The US dollar has maintained international payment dominance for decades. To this day, the dollar remains the primary global reserve currency, and plays a prominent role in global trade and financial flows.
The widespread use of a single dominant currency like the US dollar has important implications for global financial stability. The reliance on dollar funding can be a source of potential financial vulnerability.
During the COVID-19 crisis, US dollar funding conditions became tense in March. Though the strains were somewhat short-lived, it serves as a reminder of how the dominance of the dollar in the global financial system can in fact create system vulnerabilities, particularly in times of stress.
The world is facing a challenging time. In the US, there has been a resurgence of coronavirus infections, which will likely weigh on the country's economic outlook. There are also considerable uncertainties surrounding the 2020 US presidential election, which is just days away.
Against this backdrop, an assessment of the future dynamics of the US dollar seems timely.
The first factor is the bleaker prospects of the US economy. According to the IMF's latest projections, the US economy is expected to contract by 4.3 percent from last year in 2020. As the virus is yet to be brought under control in the US, concerns over a worsening of the health crisis, as well as expectations of further stimulus, have led to a significant weakening of the dollar in recent months. But depreciation does not mean decline. Any change in the current dominance of the US dollar would likely be a result of more fundamental and structural movements.
Secondly, a more structural factor is the US' debt dilemma. The US is highly indebted, and the country's massive spending in response to the pandemic is likely to take US public debt to even higher levels. Some argue that elevated debt could divert investment away from key areas underpinning the US economy's competitiveness, which will erode the preeminence of the dollar.
Debts sustainability of the US government may be underestimated due to the fact that the real interest rate could be lower than the real GDP growth rate in the medium term, and therefore the debt burden will tend to shrink as soon as the US economy recovers.
The third goes to geopolitics. The pandemic may go hand in hand with heightened geopolitical tensions. A few months back, there were media reports that some US lawmakers who blamed China for the pandemic were floating the idea of canceling some of the debt the US owes to China as a way of "making China pay." Obviously, this is highly unlikely given the potentially dangerous repercussions of such a drastic move, as well as the fact that it would undermine the US' trustworthiness as the world's largest borrower.
However, this kind of talk only serves to demonstrate the antagonistic, politically-motivated sentiment that could influence economic activities and potentially undermine the attractiveness of the US dollar over time.
And, the continuing abusive use of the US dollar as a tool for sanctioning other economies may force countries to resort to self-protectionist measures in order to establish alternative international payment systems.
In the short and medium run, in the absence of any self-destructive mistakes made by the US - or any viable alternative - the US dollar will likely maintain its dominance, but history tells us that currencies are subject to cycles of rise and decline.

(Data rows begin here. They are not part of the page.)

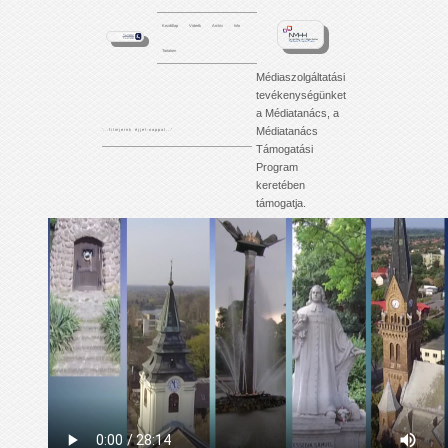
Kezdőlap
Videók
Archív
Info
Tartalom
Médiaszolgáltatási
tevékenységünket
a Médiatanács, a
Médiatanács
'. . . f i l m j e i n k é j j e l - n a p p a l . . .'
Támogatási
Program
keretében
támogatja.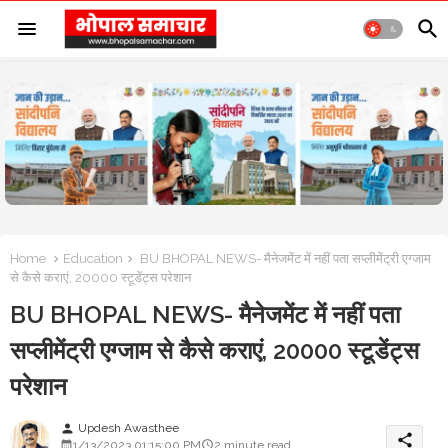
Home
Education
BU BHOPAL NEWS- मैनेजमेंट में नहीं पता सप्लीमेंट्री एग्जाम
से कैसे कराएं, 20000 स्टूडेंट्स परेशान
BU BHOPAL NEWS- मैनेजमेंट में नहीं पता
सप्लीमेंट्री एग्जाम से कैसे कराएं, 20000 स्टूडेंट्स
परेशान
Updesh Awasthee
person
share
1/13/2023 01:15:00 PM
2 minute read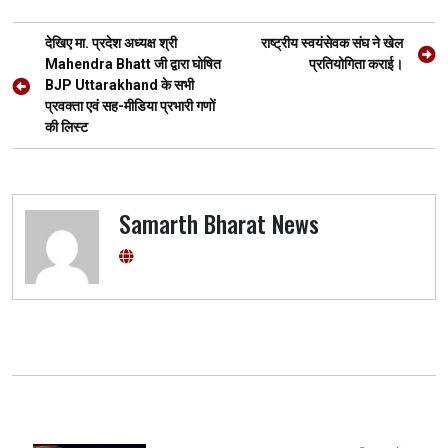
o
A
a
g
Post
o
p
m
er
देखिए मा. प्रदेश अध्यक्ष श्री
राष्ट्रीय स्वयंसेवक संघ ने खेल
navigation
Mahendra Bhatt जी द्वारा घोषित
प्रतियोगिता कराई।
k
p
BJP Uttarakhand के सभी
प्रवक्ता एवं सह-मीडिया प्रभारी गणों
की लिस्ट
Samarth Bharat News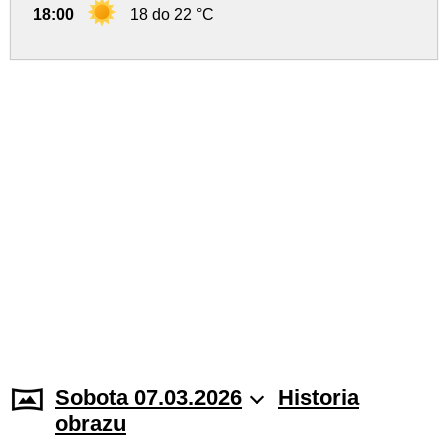
18:00
18 do 22 °C
Sobota 07.03.2026
Historia
obrazu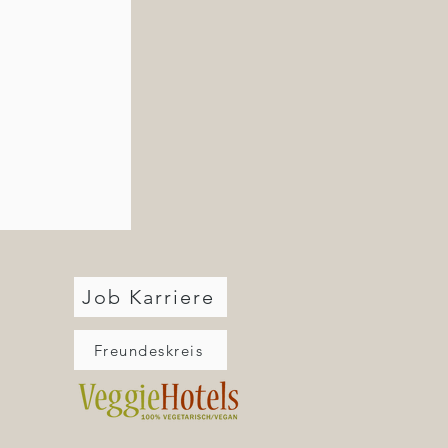
Job Karriere
Freundeskreis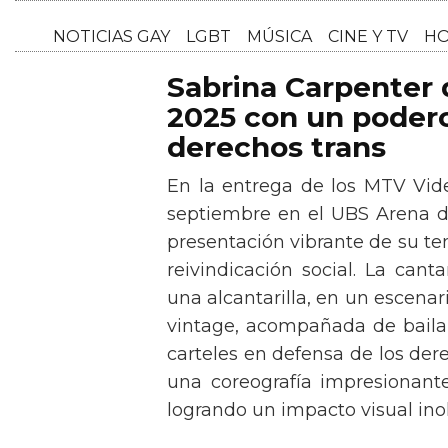
NOTICI
Sabrina Carpenter
2025 con un podero
derechos trans
En la entrega de los MTV Vid
septiembre en el UBS Arena d
presentación vibrante de su t
reivindicación social. La can
una alcantarilla, en un escen
vintage, acompañada de baila
carteles en defensa de los der
una coreografía impresionante 
logrando un impacto visual inol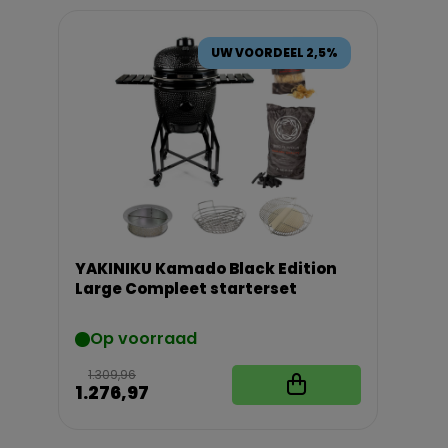
UW VOORDEEL 2,5%
YAKINIKU Kamado Black Edition
Large Compleet starterset
Op voorraad
1.309,96
1.276,97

The benefit of the internationalization of some other currencies, including the yuan, could be economies like China's to reduce currency mismatch and associated exchange risks and transaction costs. But the world is now facing an unprecedented crisis and incredible uncertainty that may bring about more fundamental and structural changes. The extent to which factors will cause material impact on the US dollar remains to be seen.
The article was compiled based on a speech made by Jin Zhongxia, executive director for China at the IMF, at the seminar on "US Dollar Dynamics in the Evolving Global Environment" held by Chongyang Institute for Financial Studies, Renmin University of China on Saturday.